One day before the COVID pandemic struck and shut down New York City, we arrived in Mexico, in San Miguel de Allende, for what was to have been our annual month long stay. Given growing health risks in New York, the seemingly lower risk in Mexico, and the generosity of friends, we decided to extend our time. We were in Mexico until early June, nearly two months longer than planned.
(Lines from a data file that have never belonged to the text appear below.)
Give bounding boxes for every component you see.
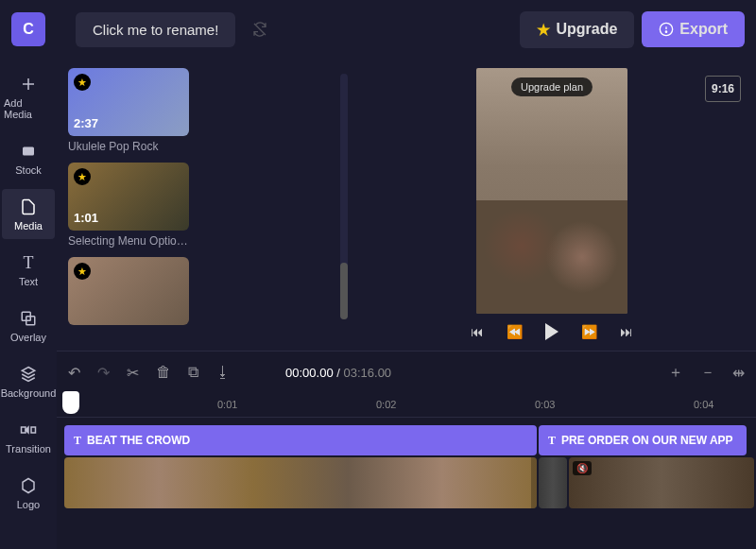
- split-button[interactable]: ✂: [127, 364, 139, 382]
- sidebar-item-media[interactable]: Media: [2, 189, 55, 239]
- video-clip[interactable]: 🔇: [569, 457, 754, 508]
- undo-button[interactable]: ↶: [68, 364, 80, 382]
- media-duration: 2:37: [74, 116, 98, 130]
- sidebar-item-text[interactable]: T Text: [2, 245, 55, 295]
- sidebar-item-stock[interactable]: Stock: [2, 133, 55, 183]
- sidebar-label: Stock: [15, 164, 42, 176]
- media-item[interactable]: ★ 1:01 Selecting Menu Options ...: [68, 163, 329, 248]
- video-clip[interactable]: [64, 457, 537, 508]
- timeline-panel: ↶ ↷ ✂ 🗑 ⧉ ⭳ 00:00.00 / 03:16.00 ＋ － ⇹ 0:…: [57, 351, 756, 549]
- skip-end-button[interactable]: ⏭: [620, 324, 633, 339]
- zoom-in-button[interactable]: ＋: [668, 363, 683, 383]
- ruler-mark: 0:02: [376, 399, 396, 410]
- sidebar-item-overlay[interactable]: Overlay: [2, 300, 55, 351]
- media-thumbnail[interactable]: ★: [68, 257, 189, 325]
- media-thumbnail[interactable]: ★ 2:37: [68, 68, 189, 136]
- export-label: Export: [679, 21, 728, 38]
- zoom-out-button[interactable]: －: [700, 363, 715, 383]
- redo-button[interactable]: ↷: [97, 364, 110, 382]
- ruler-mark: 0:03: [535, 399, 555, 410]
- favorite-star-icon[interactable]: ★: [74, 263, 91, 280]
- preview-overlay-label: Upgrade plan: [511, 77, 593, 96]
- text-clip-icon: T: [74, 434, 81, 448]
- media-item[interactable]: ★: [68, 257, 329, 325]
- media-scrollbar[interactable]: [340, 74, 348, 319]
- ruler-mark: 0:04: [694, 399, 713, 410]
- timeline-time-display: 00:00.00 / 03:16.00: [285, 366, 391, 380]
- sync-off-icon[interactable]: [243, 22, 277, 37]
- text-clip-label: BEAT THE CROWD: [87, 434, 190, 447]
- rewind-button[interactable]: ⏪: [507, 324, 523, 339]
- text-clip-icon: T: [548, 434, 556, 448]
- delete-button[interactable]: 🗑: [156, 364, 171, 381]
- ruler-mark: 0:01: [217, 399, 237, 410]
- sidebar-label: Overlay: [10, 332, 46, 343]
- sidebar-label: Logo: [17, 499, 40, 510]
- media-thumbnail[interactable]: ★ 1:01: [68, 163, 189, 231]
- scrollbar-thumb[interactable]: [340, 263, 348, 319]
- sidebar-label: Media: [14, 220, 43, 232]
- preview-area: 9:16 Upgrade plan ⏮ ⏪ ⏩ ⏭: [348, 59, 756, 351]
- duplicate-button[interactable]: ⧉: [188, 364, 198, 381]
- player-controls: ⏮ ⏪ ⏩ ⏭: [471, 323, 633, 340]
- left-sidebar: Add Media Stock Media T Text Overlay Bac…: [0, 59, 57, 549]
- favorite-star-icon[interactable]: ★: [74, 74, 91, 91]
- export-icon: [659, 22, 674, 37]
- top-bar: C Click me to rename! ★ Upgrade Export: [0, 0, 756, 59]
- playhead-handle[interactable]: [62, 391, 79, 414]
- sidebar-item-background[interactable]: Background: [2, 356, 55, 406]
- text-clip[interactable]: T PRE ORDER ON OUR NEW APP: [539, 425, 747, 455]
- fit-timeline-button[interactable]: ⇹: [732, 364, 745, 382]
- spacer-clip[interactable]: [539, 457, 567, 508]
- project-title-input[interactable]: Click me to rename!: [76, 12, 235, 47]
- svg-rect-9: [31, 427, 36, 433]
- sidebar-label: Background: [1, 387, 57, 399]
- star-icon: ★: [537, 21, 550, 39]
- svg-rect-5: [23, 147, 34, 156]
- media-library-panel: ★ 2:37 Ukulele Pop Rock ★ 1:01 Selecting…: [57, 59, 340, 351]
- transition-icon: [18, 420, 39, 440]
- export-button[interactable]: Export: [642, 11, 745, 47]
- preview-canvas[interactable]: Upgrade plan: [476, 68, 627, 314]
- text-clip-label: PRE ORDER ON OUR NEW APP: [561, 434, 733, 447]
- media-item-label: Ukulele Pop Rock: [68, 140, 189, 153]
- skip-start-button[interactable]: ⏮: [471, 324, 484, 339]
- sidebar-item-transition[interactable]: Transition: [2, 412, 55, 462]
- download-clip-button[interactable]: ⭳: [215, 364, 231, 381]
- text-track: T BEAT THE CROWD T PRE ORDER ON OUR NEW …: [57, 425, 756, 455]
- text-icon: T: [18, 252, 39, 273]
- favorite-star-icon[interactable]: ★: [74, 168, 91, 185]
- timeline-ruler[interactable]: 0:01 0:02 0:03 0:04: [57, 393, 756, 418]
- app-logo[interactable]: C: [11, 12, 45, 46]
- play-button[interactable]: [545, 323, 558, 340]
- clip-handle-right[interactable]: [531, 457, 537, 508]
- plus-icon: [18, 74, 39, 94]
- timeline-toolbar: ↶ ↷ ✂ 🗑 ⧉ ⭳ 00:00.00 / 03:16.00 ＋ － ⇹: [57, 352, 756, 393]
- layers-icon: [18, 364, 39, 385]
- stock-icon: [18, 141, 39, 162]
- upgrade-label: Upgrade: [556, 21, 617, 38]
- forward-button[interactable]: ⏩: [581, 324, 597, 339]
- sidebar-item-add-media[interactable]: Add Media: [2, 66, 55, 128]
- sidebar-label: Add Media: [4, 97, 53, 120]
- svg-point-2: [666, 31, 667, 32]
- text-clip[interactable]: T BEAT THE CROWD: [64, 425, 537, 455]
- aspect-ratio-button[interactable]: 9:16: [705, 76, 741, 102]
- sidebar-label: Transition: [6, 443, 51, 455]
- upgrade-button[interactable]: ★ Upgrade: [520, 11, 634, 48]
- logo-nav-icon: [18, 475, 39, 496]
- sidebar-item-logo[interactable]: Logo: [2, 468, 55, 518]
- video-track: 🔇: [57, 457, 756, 508]
- media-icon: [18, 197, 39, 217]
- timeline-tracks[interactable]: T BEAT THE CROWD T PRE ORDER ON OUR NEW …: [57, 418, 756, 549]
- media-item[interactable]: ★ 2:37 Ukulele Pop Rock: [68, 68, 329, 153]
- mute-icon[interactable]: 🔇: [573, 461, 592, 475]
- media-item-label: Selecting Menu Options ...: [68, 234, 189, 248]
- overlay-icon: [18, 308, 39, 329]
- media-duration: 1:01: [74, 211, 98, 225]
- sidebar-label: Text: [19, 276, 38, 287]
As a way of keeping in contact with friends and family while we were away from home, within our first week, I began sending out daily poems to people through email. The launch was set by a group email from my friend, Michelle Fine, who wrote to current and former friends and family of the CUNY Graduate Center to check in on how we all were doing. I responded to her and her full list with a poem. Since then, the list of "Poetry Friends" has grown and nearly 350 poems and wise words have been delivered. The poetry posting has become an important part of my morning ritual, a very rewarding way of being in contact with others during this very difficult time we are all struggling to get through.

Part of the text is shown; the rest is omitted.